En résumé, messieurs, nous maintenons tout ce que nous avons dit : nous n'avons rien à en retrancher. M. le ministre de la justice dit qu'il saura bien faire exécuter la loi. Oui, messieurs, on peut aller jusqu'à la prison, jusqu'à la mort ; cela s'est vu de tout temps, nous avons vu de tout temps des hommes de foi, des hommes courageux subir tous les supplices plutôt que de manquer à leur foi.
M. le ministre des finances nous a parlé de plusieurs lois de la discipline ecclésiastique ; mais, messieurs, ces lois ne constituaient pas des dogmes, c'étaient de pures matières de discipline qu'elles traitaient. Quant au mariage c'est un sacrement, et l'acte civil n'est qu'un contrat qu'on peut passer sans manquer à la foi.
Ces messieurs connaissent très peu de chose dans les matières religieuses que nous, nous tenons à connaître pour mettre notre conduite d'accord avec notre foi. Voilà toute la différence qui existe entre nous.

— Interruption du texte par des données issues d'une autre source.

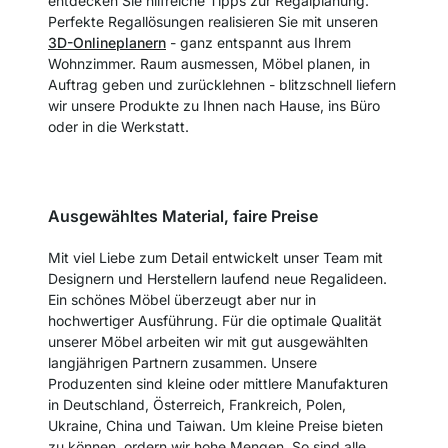
entdecken Sie hilfreiche Tipps zur Regalplanung.
Perfekte Regallösungen realisieren Sie mit unseren
3D-Onlineplanern
- ganz entspannt aus Ihrem
Wohnzimmer. Raum ausmessen, Möbel planen, in
Auftrag geben und zurücklehnen - blitzschnell liefern
wir unsere Produkte zu Ihnen nach Hause, ins Büro
oder in die Werkstatt.
Ausgewähltes Material, faire Preise
Mit viel Liebe zum Detail entwickelt unser Team mit
Designern und Herstellern laufend neue Regalideen.
Ein schönes Möbel überzeugt aber nur in
hochwertiger Ausführung. Für die optimale Qualität
unserer Möbel arbeiten wir mit gut ausgewählten
langjährigen Partnern zusammen. Unsere
Produzenten sind kleine oder mittlere Manufakturen
in Deutschland, Österreich, Frankreich, Polen,
Ukraine, China und Taiwan. Um kleine Preise bieten
zu können, ordern wir hohe Mengen. So sind alle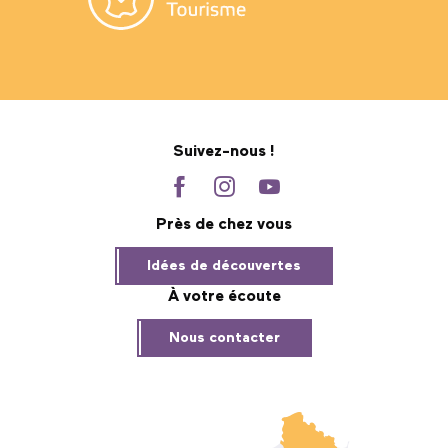
Suivez-nous !
Près de chez vous
Idées de découvertes
À votre écoute
Nous contacter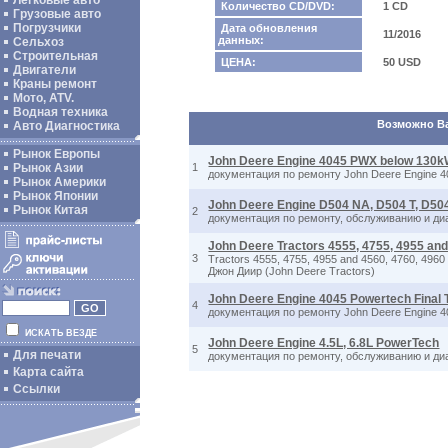
Легковые авто
Количество CD/DVD:
1 CD
Грузовые авто
Погрузчики
Дата обновления
11/2016
данных:
Сельхоз
Строительная
ЦЕНА:
50 USD
Двигатели
Краны ремонт
Мото, ATV.
Водная техника
Возможно Вас
Авто Диагностика
Рынок Европы
John Deere Engine 4045 PWX below 130kW 
Рынок Азии
1
документация по ремонту John Deere Engine 4
Рынок Америки
Рынок Японии
John Deere Engine D504 NA, D504 T, D504
Рынок Китая
2
документация по ремонту, обслуживанию и диа
John Deere Tractors 4555, 4755, 4955 and
3
Tractors 4555, 4755, 4955 and 4560, 4760, 49
Джон Диир (John Deere Tractors)
John Deere Engine 4045 Powertech Final Ti
4
документация по ремонту John Deere Engine 404
ИСКАТЬ ВЕЗДЕ
John Deere Engine 4.5L, 6.8L PowerTech
5
Для печати
документация по ремонту, обслуживанию и диа
Карта сайта
Ссылки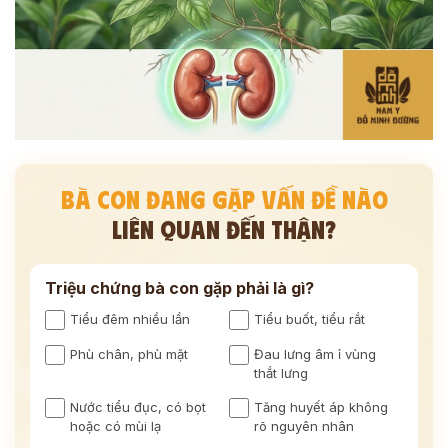
BÀ CON ĐANG GẶP VẤN ĐỀ NÀO
LIÊN QUAN ĐẾN THẬN?
Triệu chứng bà con gặp phải là gì?
Tiểu đêm nhiều lần
Tiểu buốt, tiểu rắt
Phù chân, phù mặt
Đau lưng âm ỉ vùng
thắt lưng
Nước tiểu đục, có bọt
Tăng huyết áp không
hoặc có mùi lạ
rõ nguyên nhân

MfFOµ. - Les paroles que vient de prononcer l'honorable M. de Theux m'ont beaucoup étonné. Il faut qu'il nous ait bien mal compris, moi en particulier. Il déclare que les ministres doivent se rassurer, que les catholiques savent fort bien ce qu'ils ont à faire, qu'ils n'ont pas de conseils à recevoir de nous, et il ne voit pas quel intérêt nous avons à prétendre que la foi catholique impose à ceux qui la professent l'obligation de combattre les principes de la Constitution belge.
Mais, messieurs, qui donc a dit cela ? A coup sûr, ce n'est pas nous ; ce n'est assurément pas moi. J'ai dit tout le contraire. J'ai constaté un fait que personne ne peut méconnaître : c'est qu'il y a parmi les catholiques deux manières toutes différentes d'apprécier la valeur et les conséquences de l'Encyclique et du Syllabus. Les uns, et je range dans cette catégorie l'honorable M. de Theux et ses amis, concilient parfaitement les principes consacrés par ces actes avec ceux de la Constitution ; je les en félicite, messieurs ; et bien loin de les en blâmer, de les critiquer, je les approuve complètement. Mais j'ai constaté également qu'il y a une autre fraction de catholiques qui soutiennent énergiquement qu'il s'agit, dans l'Encyclique et dans le Syllabus, de vérités qu'il faut chercher à appliquer aussitôt qu'on le pourra.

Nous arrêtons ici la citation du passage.